以前の漢字文化資料館で掲載していた記事です。2008 年以前の古い記事のため、ご留意ください。
Q0183
左上に「口」、右上に「人」、その下に「土」と書く漢字がありました。なんと読むのでしょうか?
A
これは、「坐」という字の異体字です。音読みはザ、意味としては「すわる」という意味で、「座」とほぼ同じです。
例によって『書道大字典』(角川書店)を調べると、図のように、この字形のほかに、両方の「人」が「口」になっているものを見いだすこともできます。「口」という形が人間を表す例は他にもありますから、後者の字形は、それほど驚くほどのものではありません。むしろ、片方だけが「口」になっている字形の方が不思議ですが、その理由は、よくわかりません。
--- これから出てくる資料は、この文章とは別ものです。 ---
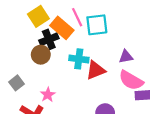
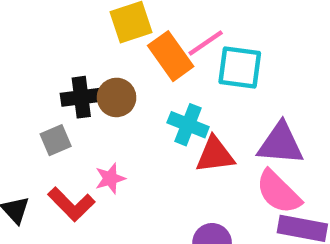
pink line: (77, 17) -> (206, 43), turned 66
black cross: (49, 39) -> (81, 97), moved
purple triangle: (126, 57) -> (281, 144), size x1.6

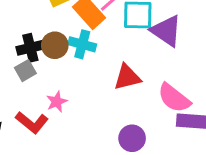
cyan cross: (188, 125) -> (82, 44), moved
gray square: (56, 140) -> (25, 71), moved
purple triangle: (281, 144) -> (166, 31), moved, turned 36

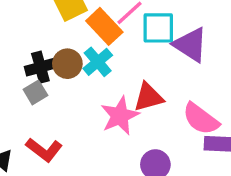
cyan cross: (82, 44) -> (98, 62), turned 36
pink star: (57, 102) -> (120, 116), moved, size x1.6

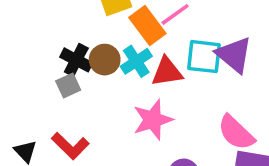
cyan square: (158, 28) -> (204, 57), moved
black cross: (40, 67) -> (76, 60), turned 36
red triangle: (148, 97) -> (167, 72), moved

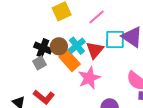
orange rectangle: (147, 25) -> (70, 61), moved
red triangle: (167, 72) -> (95, 50), turned -36

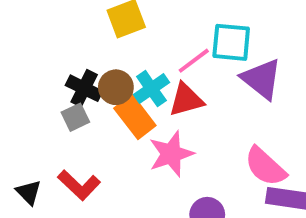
pink line: (96, 17) -> (194, 61), moved
cyan square: (115, 39) -> (231, 42), moved
red triangle: (95, 50) -> (186, 100), turned 30

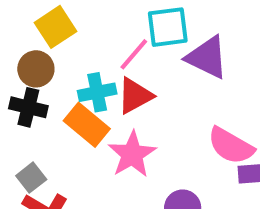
brown circle: (116, 87) -> (36, 69), moved
cyan cross: (151, 89) -> (97, 92), turned 36
gray square: (75, 117) -> (31, 178), moved

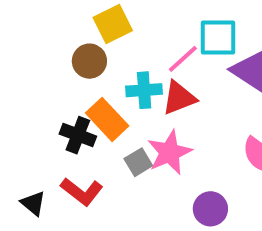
black cross: (28, 107) -> (78, 135), moved
orange rectangle: (87, 125) -> (107, 119), moved
gray square: (31, 178) -> (138, 162), moved

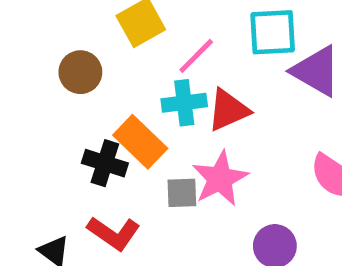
pink line: (183, 59) -> (196, 56), moved
brown circle: (89, 61) -> (80, 72), moved
gray square: (138, 162) -> (182, 193), turned 32

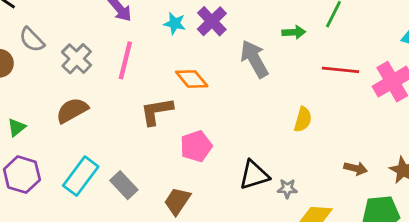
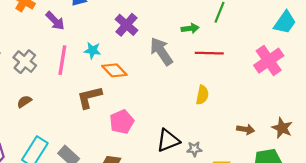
cyan star: (175, 23) -> (92, 50), moved
red line: (340, 70) -> (209, 53), moved
brown semicircle: (72, 110) -> (24, 102), size x0.6

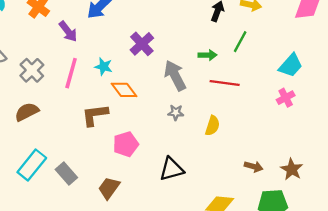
cyan trapezoid: (285, 22) -> (291, 65), moved
pink cross: (269, 61) -> (286, 98), size x0.6
brown semicircle: (24, 102) -> (27, 112), size x1.5
gray star: (194, 149) -> (176, 112), moved

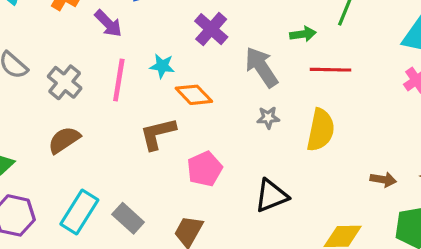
yellow semicircle: (213, 126) -> (321, 130), size x1.5

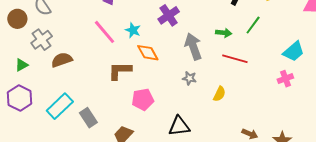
pink line: (119, 80) -> (104, 32), turned -64
gray cross: (65, 82) -> (42, 40), moved
yellow semicircle: (321, 130) -> (219, 94), size x0.6

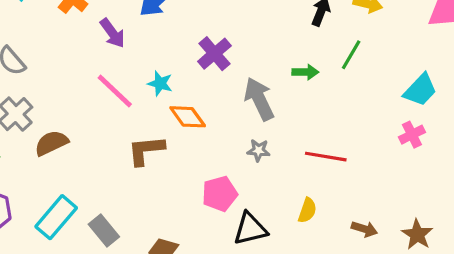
red line: (235, 59) -> (326, 157), moved
yellow semicircle: (219, 94) -> (307, 210), moved
pink pentagon: (143, 99) -> (220, 194), moved

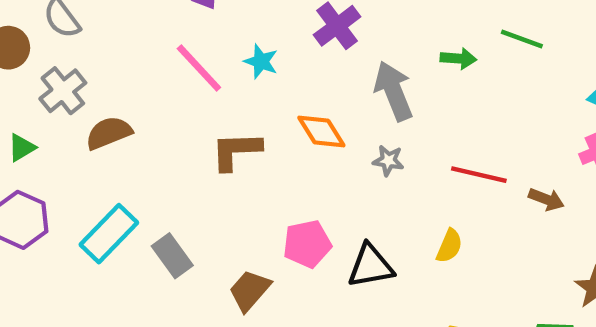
green line: (351, 55) -> (522, 39), turned 76
orange diamond: (188, 117) -> (321, 131), moved
pink pentagon: (220, 194) -> (307, 244), moved
brown arrow: (364, 229) -> (546, 199), moved

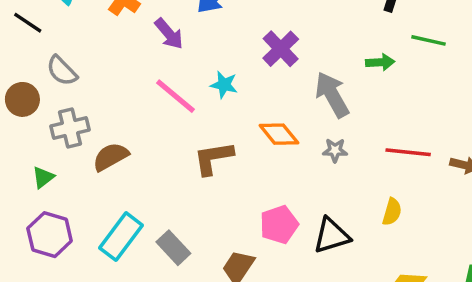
gray cross: (63, 91) -> (70, 128), turned 33

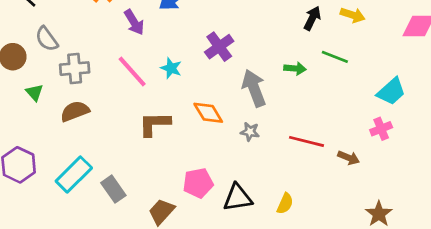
gray cross: (70, 128) -> (75, 69), moved
green triangle: (43, 177) -> (34, 92), moved, turned -42
yellow semicircle: (392, 212) -> (285, 204), moved

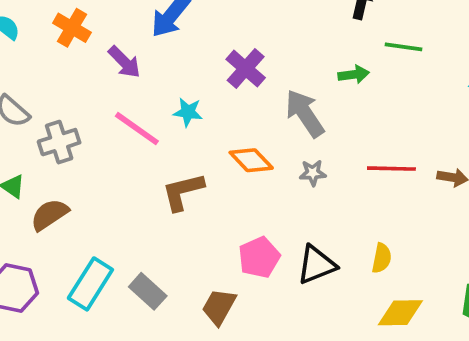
brown semicircle: (75, 111) -> (49, 215), moved

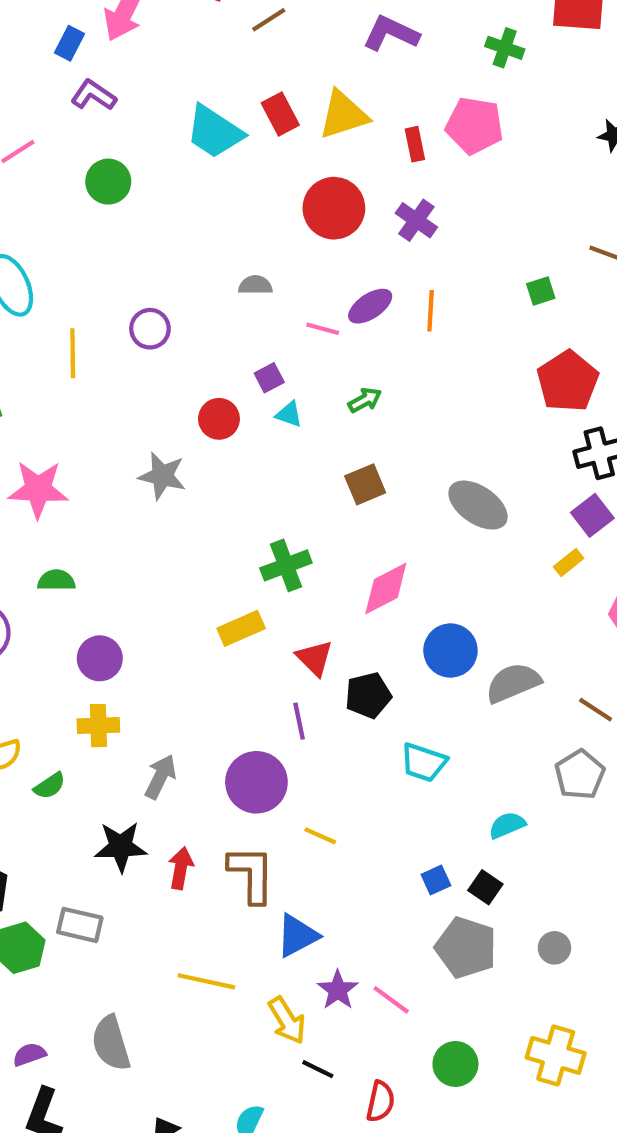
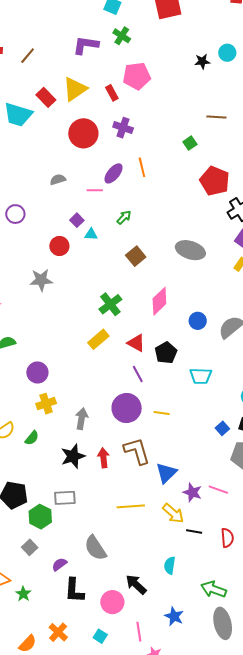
green cross: (505, 48) -> (122, 36), moved, turned 30
blue circle: (450, 651) -> (198, 321), size x0.7
yellow line: (320, 836) -> (162, 413), moved

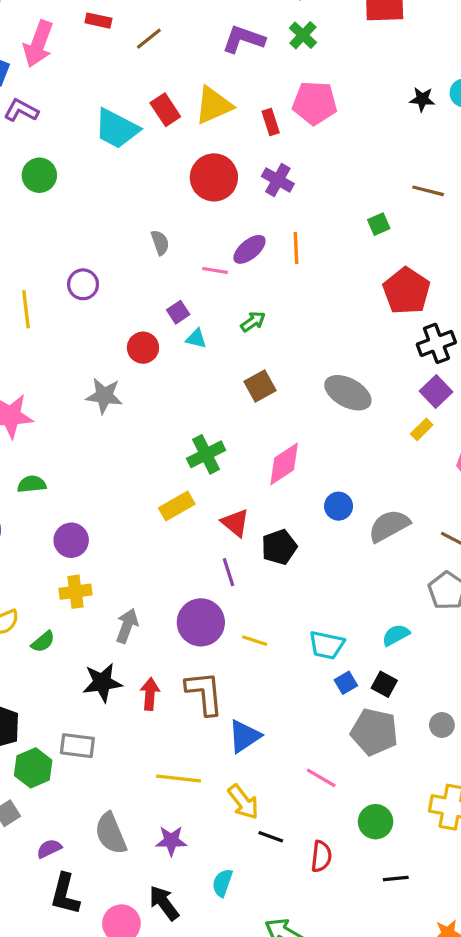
gray semicircle: (58, 180) -> (160, 243), turned 77
cyan trapezoid: (201, 376) -> (327, 645), moved
purple star: (192, 492) -> (171, 841), moved, turned -30

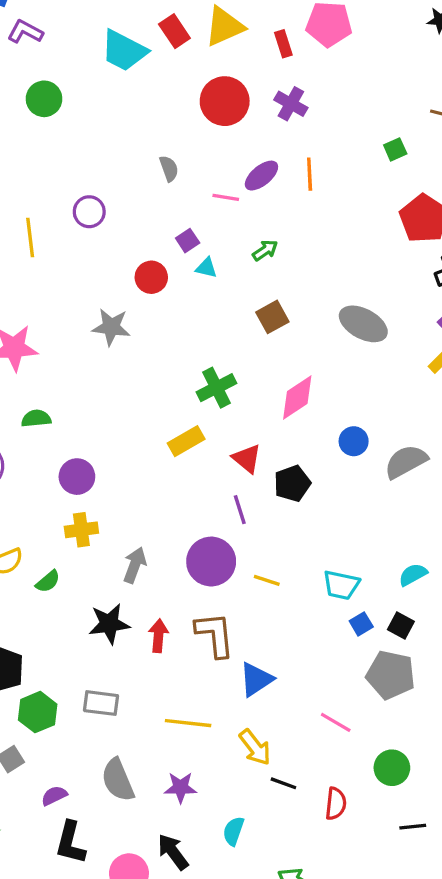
gray rectangle: (77, 746) -> (101, 703), moved

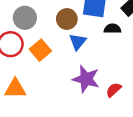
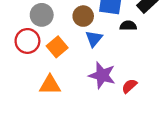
orange triangle: (15, 89) -> (50, 85), moved

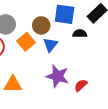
orange square: (57, 47) -> (26, 42), moved

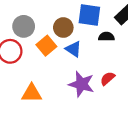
blue triangle: (50, 45) -> (74, 49), turned -35
red semicircle: (81, 85) -> (108, 79), moved

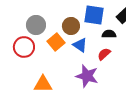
red semicircle: (108, 79) -> (104, 54), moved

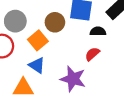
blue triangle: (80, 45) -> (37, 65), moved

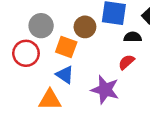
orange square: (38, 40) -> (66, 47), turned -30

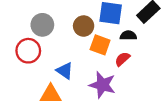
orange square: (66, 47) -> (100, 45), moved

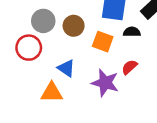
brown circle: (84, 26) -> (74, 26), moved
red semicircle: (122, 59) -> (129, 67), moved

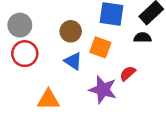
gray circle: (43, 21) -> (20, 25), moved
black semicircle: (132, 32) -> (142, 37), moved
blue triangle: (66, 68) -> (73, 61), moved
よくわからないものの、片方だけ「口」になっている字形は意外とポピュラーで、現在でも、身近で見つけることができます。たとえば、明治製菓のレトルトカレー「銀座カレー」の「座」の字は、「广」とこの字から成っています。なにゆえにそんな字を選んだのか、その理由を担当者にお聞きしてみたい気もしますが、そんなことより気になるのは味の方、とおっしゃる方は、お近くのスーパーまで、さあ、お出かけください。